Martes 30 de junio de 2009, p. 5
Ustedes nunca le hagan caso a un escritor de lo que dice de sí mismo porque uno a veces es muy modesto. Uno piensa que está mal lo que hace, pero después, cuando acaba de escribirlo, piensa que está bien. Cuando hice una lectura de poemas en Bogotá, me preguntaron por qué tenía una visión desvalorizada de mi obra y me escuché decir, con gran sorpresa, que yo tengo una excelente opinión de mis libros.
Aquí está José Emilio frente a nosotros, envuelto en su conciencia, bañado en esa conciencia con la que hizo hace más de 50 años un pacto de humildad. Sus poemas crecen luminosos a lo largo de los años, son un cantar de los cantares, cada línea llega a su perfección última y se vuelve sagrada.
Su deseo lo lleva a convertir su poesía y su prosa en actos de amor, los jóvenes lo abrazan porque ha ido con ellos de la mano en su búsqueda interior.

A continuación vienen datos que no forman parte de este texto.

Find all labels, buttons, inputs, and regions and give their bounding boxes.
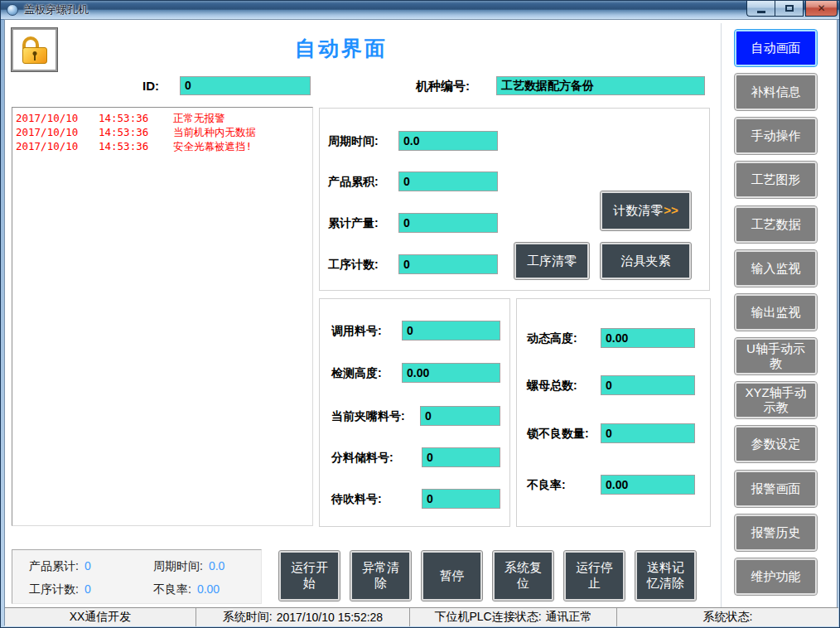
nav-label: 参数设定 — [751, 437, 801, 452]
nav-process-graphic[interactable]: 工艺图形 — [735, 162, 817, 198]
lock-defect-label: 锁不良数量: — [527, 423, 589, 443]
nut-total-field[interactable]: 0 — [601, 375, 695, 395]
nav-manual-operation[interactable]: 手动操作 — [735, 118, 817, 154]
run-stop-button[interactable]: 运行停止 — [564, 551, 625, 601]
nav-parameter-setting[interactable]: 参数设定 — [735, 426, 817, 462]
status-developer: XX通信开发 — [5, 608, 196, 626]
error-clear-button[interactable]: 异常清除 — [350, 551, 411, 601]
count-clear-label: 计数清零 — [613, 203, 663, 219]
cycle-time-field[interactable]: 0.0 — [398, 131, 498, 151]
lock-defect-field[interactable]: 0 — [601, 423, 695, 443]
alarm-log-row: 2017/10/10 14:53:36 安全光幕被遮挡! — [16, 139, 312, 153]
page-title: 自动界面 — [242, 35, 441, 62]
detect-height-field[interactable]: 0.00 — [402, 363, 500, 383]
titlebar: 盖板穿螺孔机 ✕ — [1, 1, 839, 19]
app-window: 盖板穿螺孔机 ✕ 自动界面 ID: 0 机种编号: 工艺数据配方备份 2017/… — [0, 0, 840, 628]
close-button[interactable]: ✕ — [805, 1, 838, 17]
model-number-field[interactable]: 工艺数据配方备份 — [496, 76, 705, 95]
process-clear-label: 工序清零 — [527, 254, 577, 269]
nav-process-data[interactable]: 工艺数据 — [735, 206, 817, 243]
run-start-label: 运行开始 — [287, 560, 331, 592]
log-time: 14:53:36 — [99, 139, 173, 153]
total-output-label: 累计产量: — [328, 213, 379, 233]
blow-material-field[interactable]: 0 — [422, 489, 500, 509]
nav-label: 输出监视 — [751, 305, 801, 320]
alarm-log-row: 2017/10/10 14:53:36 当前机种内无数据 — [16, 125, 312, 139]
minimize-button[interactable] — [746, 1, 775, 17]
nav-label: 自动画面 — [751, 41, 801, 56]
id-label: ID: — [142, 76, 159, 95]
summary-pair: 不良率:0.00 — [153, 582, 220, 597]
nav-output-monitor[interactable]: 输出监视 — [735, 294, 817, 331]
counters-panel: 周期时间: 0.0 产品累积: 0 累计产量: 0 工序计数: 0 计数清零>>… — [319, 108, 710, 291]
storage-material-field[interactable]: 0 — [422, 447, 500, 467]
nav-maintenance[interactable]: 维护功能 — [735, 558, 817, 595]
log-date: 2017/10/10 — [16, 125, 99, 139]
defect-rate-field[interactable]: 0.00 — [601, 475, 695, 495]
process-count-label: 工序计数: — [328, 254, 379, 274]
pause-label: 暂停 — [440, 568, 465, 584]
summary-process-label: 工序计数: — [29, 582, 79, 596]
blow-material-label: 待吹料号: — [331, 489, 382, 509]
nav-alarm-screen[interactable]: 报警画面 — [735, 471, 817, 507]
alarm-log-row: 2017/10/10 14:53:36 正常无报警 — [16, 111, 312, 125]
call-material-label: 调用料号: — [331, 321, 382, 341]
nav-input-monitor[interactable]: 输入监视 — [735, 250, 817, 287]
feed-memory-clear-button[interactable]: 送料记忆清除 — [635, 551, 696, 601]
alarm-log-list[interactable]: 2017/10/10 14:53:36 正常无报警 2017/10/10 14:… — [12, 107, 313, 526]
total-output-field[interactable]: 0 — [398, 213, 498, 233]
product-accum-label: 产品累积: — [328, 171, 379, 191]
summary-process-value: 0 — [84, 582, 91, 596]
maximize-button[interactable] — [775, 1, 804, 17]
nav-label: 工艺数据 — [751, 217, 801, 232]
summary-pair: 产品累计:0 — [29, 558, 91, 574]
window-controls: ✕ — [746, 1, 838, 17]
client-area: 自动界面 ID: 0 机种编号: 工艺数据配方备份 2017/10/10 14:… — [4, 19, 838, 626]
nav-xyz-axis-teach[interactable]: XYZ轴手动示教 — [735, 382, 817, 418]
feed-memory-clear-label: 送料记忆清除 — [642, 560, 689, 592]
log-message: 正常无报警 — [173, 111, 225, 125]
fixture-clamp-button[interactable]: 治具夹紧 — [601, 243, 691, 279]
nav-label: U轴手动示教 — [745, 341, 807, 371]
summary-product-value: 0 — [84, 559, 91, 572]
count-clear-button[interactable]: 计数清零>> — [601, 191, 691, 230]
summary-product-label: 产品累计: — [29, 559, 79, 572]
log-date: 2017/10/10 — [16, 139, 99, 153]
system-time-label: 系统时间: — [223, 610, 273, 625]
window-title: 盖板穿螺孔机 — [24, 2, 89, 17]
nav-alarm-history[interactable]: 报警历史 — [735, 514, 817, 551]
nav-auto-screen[interactable]: 自动画面 — [735, 30, 817, 66]
dynamic-height-field[interactable]: 0.00 — [601, 328, 695, 348]
run-stop-label: 运行停止 — [572, 560, 616, 592]
dynamic-height-label: 动态高度: — [527, 328, 577, 348]
product-accum-field[interactable]: 0 — [398, 171, 498, 191]
process-count-field[interactable]: 0 — [398, 254, 498, 274]
nav-label: 输入监视 — [751, 261, 801, 276]
nut-total-label: 螺母总数: — [527, 375, 577, 395]
log-message: 当前机种内无数据 — [173, 125, 256, 139]
id-field[interactable]: 0 — [180, 76, 311, 95]
current-nozzle-field[interactable]: 0 — [420, 406, 500, 426]
nav-u-axis-teach[interactable]: U轴手动示教 — [735, 338, 817, 374]
nav-refill-info[interactable]: 补料信息 — [735, 74, 817, 110]
nav-label: 报警画面 — [751, 481, 801, 496]
plc-status-value: 通讯正常 — [546, 610, 592, 625]
status-system-state: 系统状态: — [617, 608, 838, 626]
run-start-button[interactable]: 运行开始 — [279, 551, 340, 601]
call-material-field[interactable]: 0 — [402, 321, 500, 341]
current-nozzle-label: 当前夹嘴料号: — [331, 406, 405, 426]
nav-label: 报警历史 — [751, 525, 801, 540]
summary-pair: 工序计数:0 — [29, 582, 91, 597]
close-icon: ✕ — [817, 3, 825, 13]
nav-label: 补料信息 — [751, 85, 801, 99]
summary-panel: 产品累计:0 周期时间:0.0 工序计数:0 不良率:0.00 — [12, 549, 262, 604]
maximize-icon — [785, 5, 794, 12]
process-clear-button[interactable]: 工序清零 — [514, 243, 589, 279]
nav-label: 工艺图形 — [751, 172, 801, 187]
system-reset-button[interactable]: 系统复位 — [493, 551, 553, 601]
lock-button[interactable] — [12, 28, 57, 71]
cycle-time-label: 周期时间: — [328, 131, 379, 151]
pause-button[interactable]: 暂停 — [422, 551, 482, 601]
model-number-label: 机种编号: — [416, 76, 470, 95]
system-state-label: 系统状态: — [703, 610, 753, 625]
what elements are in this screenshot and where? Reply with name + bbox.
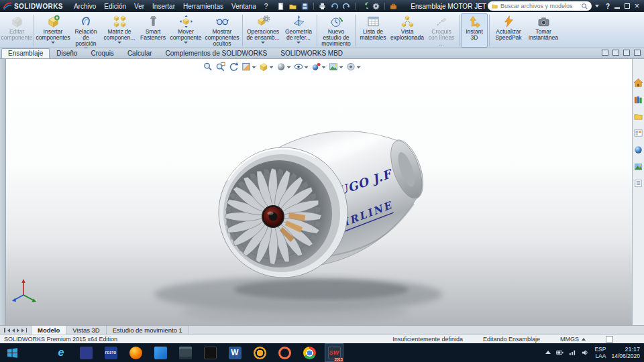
chrome-icon[interactable] — [301, 344, 318, 361]
open-icon[interactable] — [288, 1, 298, 11]
units-label[interactable]: MMGS — [560, 336, 579, 343]
menu-archivo[interactable]: Archivo — [70, 1, 100, 11]
redo-icon[interactable] — [341, 1, 352, 11]
last-tab-icon[interactable] — [26, 328, 28, 333]
firefox-icon[interactable] — [127, 344, 144, 361]
menu-ventana[interactable]: Ventana — [227, 1, 260, 11]
show-hidden-icons-icon[interactable] — [545, 351, 551, 354]
scenes-icon[interactable] — [633, 162, 643, 172]
next-tab-icon[interactable] — [17, 328, 19, 333]
ribbon-button-lista-de-materiales[interactable]: Lista de materiales — [357, 13, 389, 48]
ribbon-button-editar-componente[interactable]: Editar componente — [1, 13, 32, 48]
media-app-icon[interactable] — [276, 344, 293, 361]
first-tab-icon[interactable] — [7, 328, 10, 333]
chevron-down-icon[interactable] — [51, 42, 55, 44]
settings-icon[interactable] — [251, 344, 268, 361]
tab-ensamblaje[interactable]: Ensamblaje — [1, 48, 50, 58]
chevron-down-icon[interactable] — [297, 42, 301, 44]
chevron-down-icon[interactable] — [286, 66, 290, 68]
menu-ver[interactable]: Ver — [130, 1, 148, 11]
close-icon[interactable]: × — [635, 3, 639, 9]
last-tab-icon[interactable] — [21, 328, 24, 333]
network-icon[interactable] — [569, 349, 576, 356]
pane-split-icon[interactable] — [602, 50, 608, 56]
pinned-app-icon[interactable] — [77, 344, 95, 361]
doc-tab-modelo[interactable]: Modelo — [32, 326, 66, 335]
search-scope-folder-icon[interactable] — [491, 3, 498, 9]
chevron-down-icon[interactable] — [117, 42, 121, 44]
word-icon[interactable]: W — [226, 344, 244, 361]
doc-tab-vistas-3d[interactable]: Vistas 3D — [66, 326, 106, 335]
section-view-icon[interactable] — [240, 62, 256, 72]
ribbon-button-relacion-de-posicion[interactable]: Relación de posición — [70, 13, 101, 48]
console-icon[interactable] — [201, 344, 219, 361]
options-icon[interactable] — [371, 1, 381, 11]
battery-icon[interactable] — [556, 349, 564, 356]
maximize-icon[interactable] — [625, 3, 630, 9]
ribbon-button-mover-componente[interactable]: Mover componente — [168, 13, 203, 48]
view-palette-icon[interactable] — [633, 128, 643, 138]
clock[interactable]: 21:17 14/06/2020 — [611, 346, 640, 360]
ribbon-button-croquis-con-lineas[interactable]: Croquis con líneas ... — [425, 13, 458, 48]
tab-calcular[interactable]: Calcular — [121, 48, 159, 58]
save-icon[interactable] — [300, 1, 310, 11]
file-manager-icon[interactable] — [176, 344, 194, 361]
custom-properties-icon[interactable] — [633, 178, 643, 188]
tab-complementos-solidworks[interactable]: Complementos de SOLIDWORKS — [159, 48, 274, 58]
appearances-icon[interactable] — [633, 145, 643, 155]
chevron-down-icon[interactable] — [339, 66, 343, 68]
start-button[interactable] — [0, 343, 24, 362]
menu-edicion[interactable]: Edición — [100, 1, 130, 11]
ribbon-button-instant-3d[interactable]: Instant 3D — [461, 13, 488, 48]
home-icon[interactable] — [633, 78, 643, 88]
solidworks-taskbar-icon[interactable]: SW2015 — [325, 344, 343, 361]
festo-app-icon[interactable]: FESTO — [102, 344, 119, 361]
display-style-icon[interactable] — [275, 62, 291, 72]
volume-icon[interactable] — [582, 349, 589, 356]
ribbon-button-tomar-instantanea[interactable]: Tomar instantánea — [526, 13, 561, 48]
undo-icon[interactable] — [329, 1, 339, 11]
doc-tab-estudio-de-movimiento[interactable]: Estudio de movimiento 1 — [107, 326, 189, 335]
chevron-down-icon[interactable] — [269, 66, 273, 68]
ribbon-button-mostrar-componentes-ocultos[interactable]: Mostrar componentes ocultos — [203, 13, 241, 48]
ribbon-button-insertar-componentes[interactable]: Insertar componentes — [36, 13, 70, 48]
help-icon[interactable]: ? — [606, 3, 610, 10]
rebuild-icon[interactable] — [359, 1, 369, 11]
graphics-area[interactable]: HUGO J.F AIRLINE — [6, 59, 632, 325]
edge-icon[interactable]: e — [52, 344, 70, 361]
previous-tab-icon[interactable] — [12, 328, 15, 333]
chevron-down-icon[interactable] — [261, 42, 265, 44]
previous-view-icon[interactable] — [227, 62, 239, 72]
tab-diseno[interactable]: Diseño — [50, 48, 84, 58]
ribbon-button-geometria-de-referencia[interactable]: Geometría de refer... — [282, 13, 315, 48]
ribbon-button-matriz-de-componentes[interactable]: Matriz de componen... — [101, 13, 138, 48]
search-dropdown-icon[interactable] — [595, 5, 599, 7]
file-explorer-icon[interactable] — [633, 111, 643, 121]
chevron-down-icon[interactable] — [321, 66, 325, 68]
language-indicator[interactable]: ESP LAA — [594, 346, 606, 359]
view-orientation-icon[interactable] — [258, 62, 274, 72]
pinned-app-icon[interactable] — [152, 344, 169, 361]
chevron-down-icon[interactable] — [356, 66, 360, 68]
ribbon-button-operaciones-de-ensamblaje[interactable]: Operaciones de ensamb... — [244, 13, 282, 48]
ribbon-button-vista-explosionada[interactable]: Vista explosionada — [389, 13, 425, 48]
view-settings-icon[interactable] — [345, 62, 361, 72]
tab-croquis[interactable]: Croquis — [84, 48, 120, 58]
ribbon-button-nuevo-estudio-de-movimiento[interactable]: Nuevo estudio de movimiento — [319, 13, 354, 48]
new-icon[interactable] — [276, 1, 286, 11]
chevron-down-icon[interactable] — [184, 42, 188, 44]
menu-insertar[interactable]: Insertar — [148, 1, 179, 11]
apply-scene-icon[interactable] — [327, 62, 343, 72]
minimize-icon[interactable] — [614, 3, 620, 9]
edit-appearance-icon[interactable] — [310, 62, 326, 72]
chevron-up-icon[interactable] — [582, 338, 586, 341]
pane-maximize-icon[interactable] — [623, 50, 630, 56]
search-box[interactable] — [488, 1, 592, 11]
search-icon[interactable] — [581, 3, 588, 10]
menu-ayuda[interactable]: ? — [260, 1, 272, 11]
tab-solidworks-mbd[interactable]: SOLIDWORKS MBD — [274, 48, 350, 58]
engine-3d-model[interactable]: HUGO J.F AIRLINE — [6, 59, 632, 325]
pane-close-icon[interactable] — [634, 50, 641, 56]
ribbon-button-smart-fasteners[interactable]: Smart Fasteners — [138, 13, 168, 48]
design-library-icon[interactable] — [633, 95, 643, 105]
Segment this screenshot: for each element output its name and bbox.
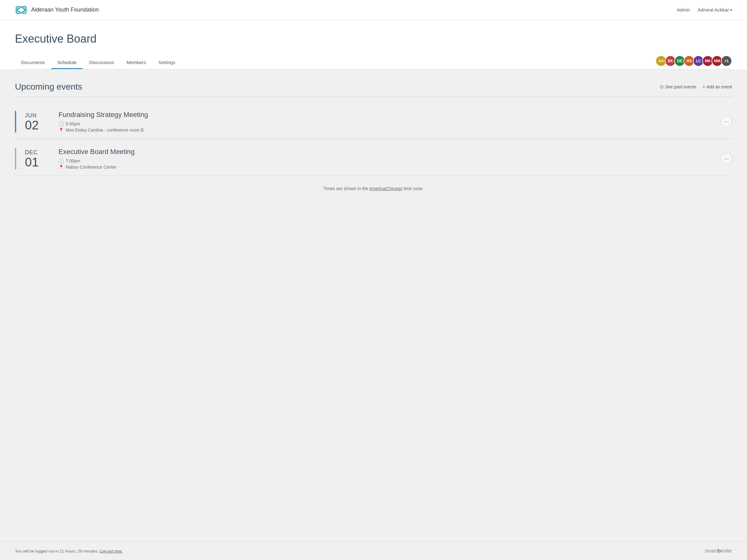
timezone-note: Times are shown in the America/Chicago t… bbox=[15, 186, 732, 191]
logo-area: Alderaan Youth Foundation bbox=[15, 4, 99, 16]
event-menu-button-1[interactable]: ··· bbox=[721, 153, 732, 164]
main-body: Upcoming events ⊙ See past events + Add … bbox=[0, 70, 747, 542]
plus-icon: + bbox=[702, 84, 705, 89]
tab-settings[interactable]: Settings bbox=[152, 56, 181, 69]
clock-icon-0: 🕐 bbox=[58, 121, 64, 126]
location-icon-1: 📍 bbox=[58, 165, 64, 169]
brand-highlight: b bbox=[718, 548, 721, 554]
tab-discussions[interactable]: Discussions bbox=[83, 56, 120, 69]
events-actions: ⊙ See past events + Add an event bbox=[660, 84, 732, 89]
clock-icon: ⊙ bbox=[660, 84, 664, 89]
event-month-1: DEC bbox=[25, 149, 38, 156]
logo-text: Alderaan Youth Foundation bbox=[31, 6, 99, 13]
tab-documents[interactable]: Documents bbox=[15, 56, 51, 69]
brand-pre: board bbox=[705, 548, 718, 554]
see-past-events-button[interactable]: ⊙ See past events bbox=[660, 84, 696, 89]
event-location-1: 📍 Naboo Conference Center bbox=[58, 165, 721, 169]
event-name-1[interactable]: Executive Board Meeting bbox=[58, 148, 721, 156]
page-title: Executive Board bbox=[15, 32, 732, 46]
location-icon-0: 📍 bbox=[58, 128, 64, 133]
event-location-0: 📍 Mos Eisley Cantina - conference room B bbox=[58, 128, 721, 133]
timezone-suffix: time zone. bbox=[403, 186, 423, 191]
clock-icon-1: 🕐 bbox=[58, 158, 64, 163]
chevron-down-icon: ▾ bbox=[730, 8, 732, 12]
member-avatar[interactable]: +1 bbox=[721, 55, 732, 66]
event-card-1: DEC 01 Executive Board Meeting 🕐 7:00pm … bbox=[15, 141, 732, 176]
header-user-menu[interactable]: Admiral Ackbar ▾ bbox=[697, 7, 732, 12]
tab-members[interactable]: Members bbox=[120, 56, 152, 69]
event-date-bar-1 bbox=[15, 148, 16, 169]
event-date-1: DEC 01 bbox=[25, 148, 50, 169]
add-event-button[interactable]: + Add an event bbox=[702, 84, 732, 89]
brand-post: inder bbox=[721, 548, 732, 554]
logout-link[interactable]: Log out now. bbox=[100, 549, 123, 554]
event-month-0: JUN bbox=[25, 112, 37, 119]
event-day-1: 01 bbox=[25, 156, 39, 168]
event-meta-1: 🕐 7:00pm 📍 Naboo Conference Center bbox=[58, 158, 721, 169]
logo-icon bbox=[15, 4, 27, 16]
header-nav: Admin Admiral Ackbar ▾ bbox=[677, 7, 732, 12]
member-avatars: AABKGEHSLCMKMM+1 bbox=[658, 55, 732, 69]
event-details-0: Fundraising Strategy Meeting 🕐 5:00pm 📍 … bbox=[58, 111, 721, 133]
event-meta-0: 🕐 5:00pm 📍 Mos Eisley Cantina - conferen… bbox=[58, 121, 721, 133]
header: Alderaan Youth Foundation Admin Admiral … bbox=[0, 0, 747, 20]
event-time-0: 🕐 5:00pm bbox=[58, 121, 721, 126]
timezone-link[interactable]: America/Chicago bbox=[369, 186, 403, 191]
tabs-bar: Documents Schedule Discussions Members S… bbox=[15, 55, 732, 70]
footer: You will be logged out in 11 hours, 29 m… bbox=[0, 542, 747, 560]
event-name-0[interactable]: Fundraising Strategy Meeting bbox=[58, 111, 721, 119]
events-header: Upcoming events ⊙ See past events + Add … bbox=[15, 82, 732, 97]
event-date-bar-0 bbox=[15, 111, 16, 133]
event-time-1: 🕐 7:00pm bbox=[58, 158, 721, 163]
page-content-area: Executive Board Documents Schedule Discu… bbox=[0, 20, 747, 70]
footer-logout-text: You will be logged out in 11 hours, 29 m… bbox=[15, 549, 123, 554]
event-day-0: 02 bbox=[25, 119, 39, 131]
events-section-title: Upcoming events bbox=[15, 82, 82, 92]
footer-brand: boardbinder bbox=[705, 548, 732, 554]
event-card-0: JUN 02 Fundraising Strategy Meeting 🕐 5:… bbox=[15, 105, 732, 139]
header-username: Admiral Ackbar bbox=[697, 7, 729, 12]
event-menu-button-0[interactable]: ··· bbox=[721, 116, 732, 127]
tab-schedule[interactable]: Schedule bbox=[51, 56, 83, 69]
event-date-0: JUN 02 bbox=[25, 111, 50, 133]
header-admin-link[interactable]: Admin bbox=[677, 7, 690, 12]
timezone-prefix: Times are shown in the bbox=[324, 186, 369, 191]
event-details-1: Executive Board Meeting 🕐 7:00pm 📍 Naboo… bbox=[58, 148, 721, 169]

Durante todos esos años, nunca ha perdido el rumbo ni se ha atascado en la playa porque no se la cree y sabe comenzar de nuevo.
Todos los días comienza de nuevo. Repite a los 70 años lo mismo que decía a los 30, a los 50: “Mi objetivo en la vida y en la literatura es tratar dentro de mis limitaciones de escribir lo mejor posible. Todas mis ambiciones –no soy una blanca paloma, tengo ambiciones también– están dentro de la literatura. Tengo una ambición muy clara, que es una locura, casi como querer ser famoso o poderoso, y es la de querer escribir bien”.
José Emilio, un poco encorvado, la mano en el bastón sobre el que apoya su altura, el saco que lo protege de la celebridad, la corbata cadena perpetua que pronto ha de quitarse, se inquieta: Una gente realmente soberbia cree que su obra es intocable, perfecta; yo no, yo sé que todo es nunca por siempre en nuestra vida
. Y nos aclara a modo de despedida:
El que no fui se fue como si nada./ Ya nunca volverá, ya es imposible. /El que se va no vuelve aunque regrese.